This recipe is adapted from "The American Table" by Ronald Johnson. If you are watching your fat intake, substitute low-fat milk or evaporated skim milk for the cream; however, the sauce will not be as thick.

Pork Chops With Onion Cream Sauce

Serves 4

4 boneless center-cut pork chops, cut 3/4 -inch thick, 4 ounces each


salt, freshly ground pepper, paprika

2 tablespoons vegetable oil

2/3 cup chopped green onions with part of tops

2 tablespoons minced parsley

1/2 cup beef or chicken broth

1/2 cup whipping cream, creme fraiche or milk

parsley sprigs or chopped green onions for garnish

Pat the chops dry. Combine about 1/2 cup of flour and liberal amounts of salt, pepper and paprika in a paper bag. Add the pork chops and shake until they are coated all over.

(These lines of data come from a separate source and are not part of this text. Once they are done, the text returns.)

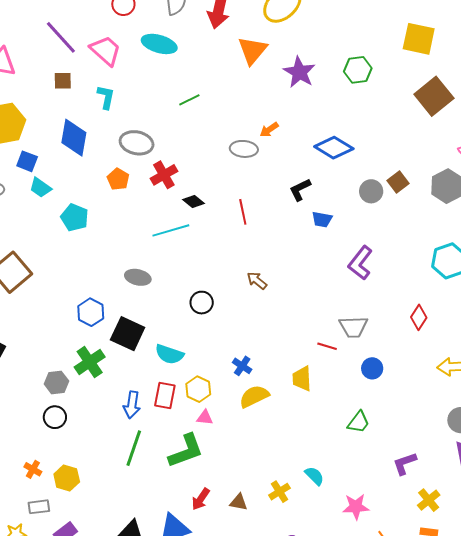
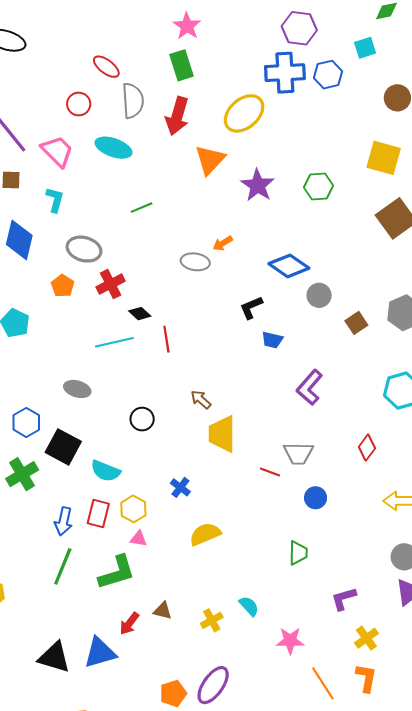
brown square: (398, 182) -> (356, 323), moved
gray circle: (371, 191) -> (319, 295), moved
red line: (243, 212) -> (166, 339), moved
yellow trapezoid: (302, 379) -> (222, 434), moved, size x1.4
yellow semicircle: (254, 396) -> (205, 534), moved
green trapezoid: (359, 422) -> (298, 553), turned -40
brown triangle: (239, 502) -> (163, 611), moved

Heat the oil over a medium-high flame in a skillet large enough to hold the chops in a single layer. When hot, add the chops and cook them, turning once, until golden on both sides.

Pour out the fat from the pan. Sprinkle the green onions and parsley over the meat, then pour in the broth. Cover and cook over low heat for 20 minutes, or until the pork is tender but not dry. Add broth if necessary.

Lift the onion-covered chops onto warm plates. Add the cream to the pan and cook, stirring, until the sauce is smooth and thickened. Pour sauce onto plate; top with chops and garnish with parsley sprigs or green onions.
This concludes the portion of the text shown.